Relógio de pêndulo do Século XVII, presente da Corte Francesa para Dom João VI.
Reprodução
O que disse a Justiça sobre a soltura do preso
“Após análise do processo, o magistrado identificou que Antônio Cláudio Alves Ferreira fazia jus à progressão do regime, visto que cumpriu a fração necessária de pena imposta, conforme se extrai do cálculo de liquidação de penas. Além disso, o magistrado constatou que não se tinha notícia de falta grave registrada recentemente e que o atestado carcerário de Antônio Cláudio Alves Ferreira noticiava boa conduta carcerária. Assim, o juiz entendeu que o reeducando encontrava-se apto à reinserção social, devendo, por isto, ser-lhe concedida a progressão do regime do fechado para o semiaberto.
Como a comarca não possui albergue para o cumprimento do regime estabelecido, foi concedida a progressão para o regime semiaberto com tornozeleira eletrônica para Antônio Cláudio Alves Ferreira. Contudo, como não há tornozeleiras disponíveis no Estado e não há data prevista para a regularização desse cenário, o magistrado determinou o imediato cumprimento do alvará de soltura sem o uso da tornozeleira, devendo a unidade prisional incluir o reeducando na lista de espera para a inclusão do equipamento eletrônico, assim que o equipamento estiver disponível.
O magistrado também estabeleceu algumas medidas, como a de que Antônio Cláudio Alves Ferreira permaneça em sua própria residência, em período integral, exclusivamente na cidade de Uberlândia, até a apresentação e liberação de proposta de trabalho junto à unidade prisional, não podendo se ausentar em nenhuma hipótese. O reeducando também deverá comparecer ao presídio Jacy de Assis ou à Vara de Execuções Penais sempre que solicitado, entre outras medidas.
A certidão de cumprimento do alvará de soltura foi anexada ao processo em 18/06/2025″.
O que disse a Sejusp
“Informamos que não procede a informação sobre suposta falta de tornozeleiras em Minas Gerais.
O contrato do Departamento Penitenciário de Minas Gerais (Depen-MG) com a empresa fornecedora prevê 12.933 vagas no sistema de monitoração eletrônica. Hoje, 8.820 vagas estão ativas, ou seja, com equipamentos em utilização. Portanto, há mais de 4.000 vagas ainda a serem preenchidas.
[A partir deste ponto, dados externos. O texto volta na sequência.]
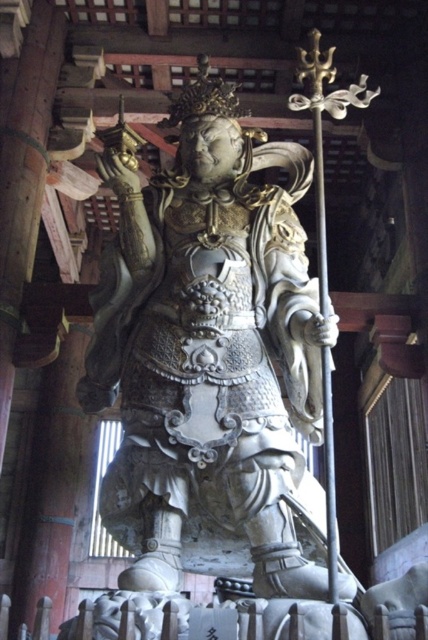 Question: Does white stone statue at center have a lesser width compared to polished wood pole at center?

Choices:
 (A) no
 (B) yes

Answer: (A)

Question: Can you confirm if white stone statue at center is thinner than polished wood pole at center?

Choices:
 (A) yes
 (B) no

Answer: (B)

Question: Which object is closer to the camera taking this photo?

Choices:
 (A) polished wood pole at center
 (B) white stone statue at center

Answer: (A)

Question: Which of the following is the farthest from the observer?

Choices:
 (A) (318, 100)
 (B) (256, 477)

Answer: (A)

Question: Does white stone statue at center come in front of polished wood pole at center?

Choices:
 (A) no
 (B) yes

Answer: (A)

Question: Among these objects, which one is farthest from the camera?

Choices:
 (A) white stone statue at center
 (B) polished wood pole at center

Answer: (A)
Quanto ao caso específico de Antônio Cláudio Alves Ferreira, esclarecemos que consta na decisão judicial , do próprio juízo da comarca, que caso o indivíduo apresente endereço diverso da comarca em que se encontra há a possibilidade de soltura sem monitoramento, somente com prisão domiciliar e os autos são remetidos à comarca de origem; que é o caso de Antônio Cláudio.
Desta forma, há um prazo legal de 60 dias para que ele providencie o endereço na comarca de Uberlândia e compareça ao Núcleo Regional de Monitoramento Eletrônico para colocar a tornozeleira.
Em tempo, informamos que Antônio Cláudio Alves Ferreira já está com agendamento realizado para os próximos dias.”
Câmeras de segurança do Palácio do Planalto flagraram homem danificando o Relógio Balthazar Martinot, também conhecido como Relógio de Dom João VI.